## TRY IT:
Return the run of lines below that opens with the line containing "ŞİMDİ ÇEVİR" and closes with the line containing "chaque plat devient un véritable miro", keeping each one exact.

## DATA SECTION:
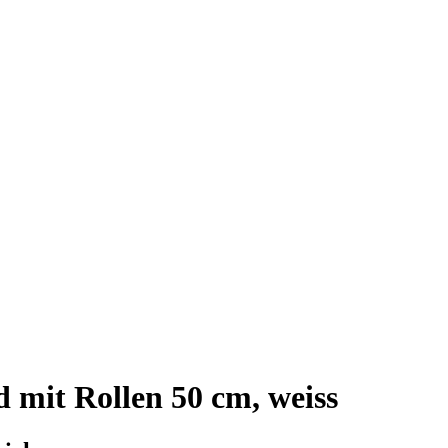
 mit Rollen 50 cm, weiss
...
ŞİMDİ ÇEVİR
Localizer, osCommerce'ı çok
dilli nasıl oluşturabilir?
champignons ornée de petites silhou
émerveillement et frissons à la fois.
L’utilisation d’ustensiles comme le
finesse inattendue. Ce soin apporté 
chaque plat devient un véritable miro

## EXPECTED ANSWER:
ŞİMDİ ÇEVİR
Localizer, osCommerce'ı çok
dilli nasıl oluşturabilir?
champignons ornée de petites silhou
émerveillement et frissons à la fois.
L’utilisation d’ustensiles comme le
finesse inattendue. Ce soin apporté 
chaque plat devient un véritable miro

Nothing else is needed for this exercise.